While widespread policy change and significant technological breakthroughs will be necessary to meet these goals, individuals will also need to shift their behaviors. Strategic communication is and will continue to be essential to motivate individuals to make choices and adopt behaviors that will mitigate climate change and its effects.
While shifting individual behavior is important, this goal is made more difficult due to the general public’s limited understanding of the issue. According to a 2023 Pew survey, only 46% of Americans believe human activity is the primary cause of climate change and 14% do not think global warming is happening at all. And while many outlets and organizations are producing and disseminating climate-related information, much of that messaging is proving ineffective because the target audiences and their underlying motivations are poorly understood.
To discover which messaging improves understanding of climate change and motivates people to act to address it, AVDF awarded a $300,000 grant in 2021 to the Yale Program in Climate Change Communication (YPCCC). With AVDF funding, YPCCC produced, tested, and distributed climate-related messaging within specific demographic groups, and disseminated the findings to the broader climate community.
“Since 2008, YPCCC has built one of the most effective climate news organizations in the nation. They also provide evidence-based resources to other organizations who are seeking to address climate change by shifting Americans’ attitudes and behaviors,” said AVDF Director of Programs John Churchill. “Yale produces—and they help other organizations produce—messages that are tailored to specific audiences, based on those audience’s values. This makes their messaging more engaging and influential, across a variety of American audiences.”
To help climate communicators better understand target audiences, YPCCC created the “Six Americas” taxonomy that categorizes Americans along a spectrum from “Alarmed” to “Dismissive” based on their attitudes about climate change. To test the effectiveness of climate-related stories, Yale divided the Six Americas taxonomy into two main groups. The first group included Americans who were cautious, disengaged, doubtful, or dismissive about climate change. The second group included Americans who were concerned or alarmed about climate change.
Yale produced over 150 climate-related stories to test their effectiveness in shifting the attitudes and behaviors of the two main groups.

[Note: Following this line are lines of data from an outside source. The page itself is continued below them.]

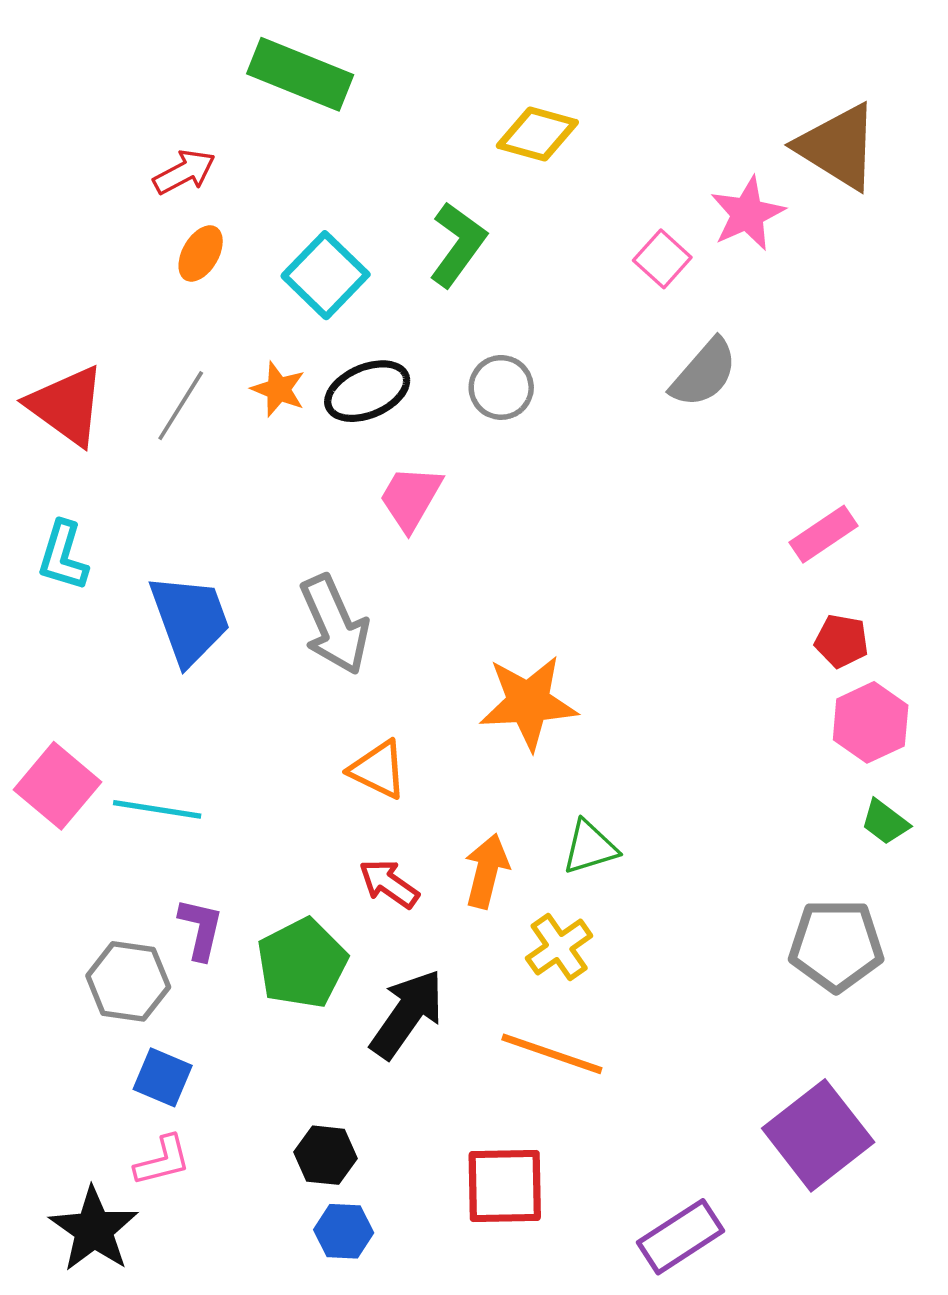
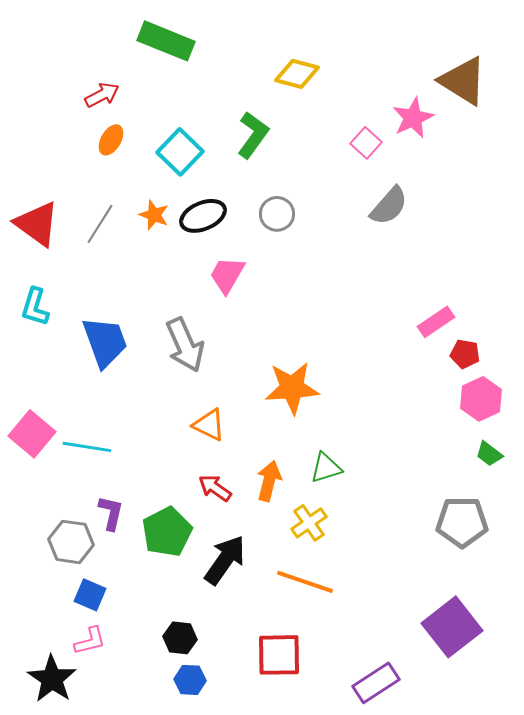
pink rectangle: (823, 534) -> (436, 322), moved

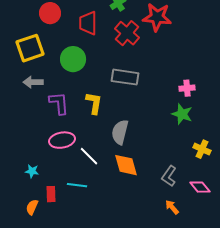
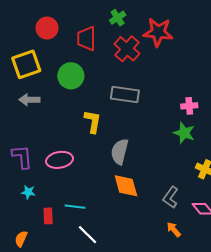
purple L-shape: (59, 103) -> (22, 157), moved
white line: (89, 156) -> (87, 235), moved
orange semicircle: (32, 207) -> (21, 239), moved

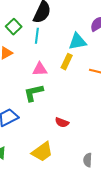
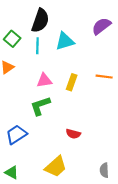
cyan triangle: (77, 42) -> (65, 41), moved
yellow rectangle: (67, 62) -> (72, 82), moved

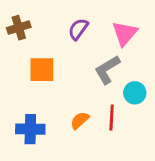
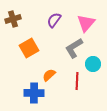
orange square: (42, 70) -> (29, 48), turned -30
orange semicircle: (80, 120) -> (49, 75), moved
blue cross: (30, 129) -> (34, 93), moved

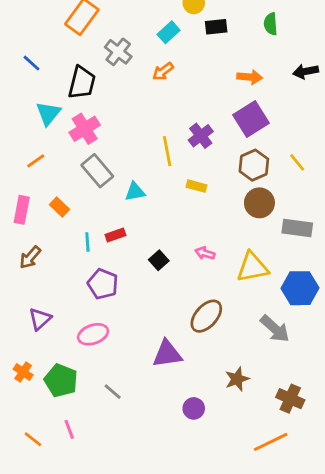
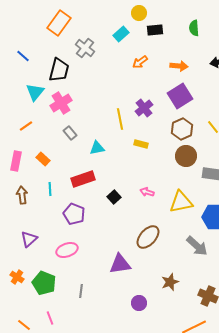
orange arrow: (163, 71) -> (140, 62), moved
gray rectangle: (97, 171) -> (70, 133), size x0.6
red rectangle: (115, 235) -> (83, 179), size x1.6
cyan line: (87, 242) -> (50, 189), moved
brown arrow: (30, 257) -> (22, 195), turned 132
gray line: (113, 392) -> (81, 291), turned 56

All the stories were aired on the nationally broadcast radio program Climate Connections. Climate Connections receives more than 1.1 million listens each week and 57 million listens each year.
The stories that were most effective in engaging audiences were selected for more extensive experiments to better understand their effects when it comes to behavior change and attitudes about climate change. The testing was done through randomized control trials among 4,700 participants who were in the Concerned/Alarmed categories, and among about 2,300 participants who were in the Less Concerned/Dismissive categories. For each audience, Yale measured the group’s relevant beliefs, attitudes, and policy support before and after exposure to the selected climate-related messages.

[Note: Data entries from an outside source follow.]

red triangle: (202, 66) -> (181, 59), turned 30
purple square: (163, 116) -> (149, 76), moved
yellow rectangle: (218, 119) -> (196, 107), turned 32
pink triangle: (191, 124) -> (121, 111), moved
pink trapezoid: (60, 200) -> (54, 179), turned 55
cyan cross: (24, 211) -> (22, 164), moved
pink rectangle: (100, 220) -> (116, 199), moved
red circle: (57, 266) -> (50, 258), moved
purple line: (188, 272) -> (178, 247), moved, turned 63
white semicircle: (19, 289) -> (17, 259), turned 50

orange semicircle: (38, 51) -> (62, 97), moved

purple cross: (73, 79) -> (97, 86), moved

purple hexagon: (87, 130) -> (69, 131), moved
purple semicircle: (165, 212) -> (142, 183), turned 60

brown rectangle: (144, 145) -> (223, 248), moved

The results of the experiments revealed that the YPCCC stories have positive impacts on both audience categories when it comes to changing beliefs, attitudes, and catalytic action related to climate change. For the Concerned/Alarmed group, top-performing stories included: Why a St. Louis church went solar; Illinois offers $4,000 incentive to electric vehicle buyers; and Ulster County, New York, aims for 100% clean electricity by 2040. For the Less Concerned/Dismissive group, top-performing stories included: Tybee Island residents see more flooding as sea levels rise, Montana fly-fishing guide sees effects of melting glaciers firsthand, and Hotter summer temperatures prompt fly fishing restrictions in Montana.

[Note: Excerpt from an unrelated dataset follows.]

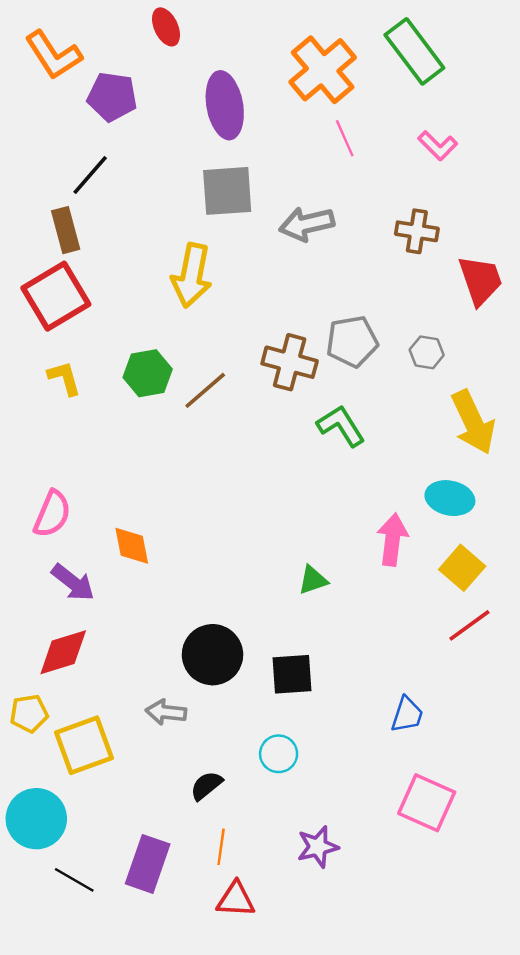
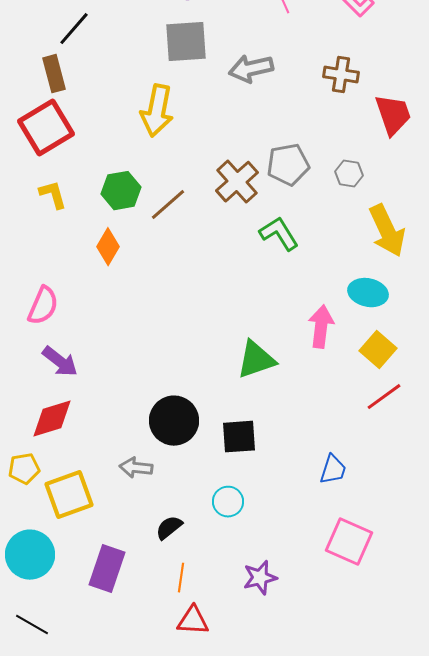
brown cross: (290, 362) -> (237, 182), turned 33
orange diamond: (132, 546) -> (108, 247), moved, turned 42
green triangle: (313, 580) -> (256, 360), size x1.6
purple rectangle: (148, 864) -> (107, 569), moved
black line: (74, 880) -> (32, 625), moved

The Yale team has disseminated these insights to organizations such as the Potential Energy Coalition, the Digital Climate Coalition, and others in the climate community. YPCCC is also preparing to submit its findings to peer-reviewed journals and their wide network of contacts.
“We are excited that our research insights are helping climate organizations better communicate with and engage their target audiences. For example, we find that it is vital to help people better understand both the threat of climate change and what they can do about it (risk perception and personal and collective efficacy). Together, these two factors can help build public and political will for climate action,” said YPCCC Director Anthony Leiserowitz.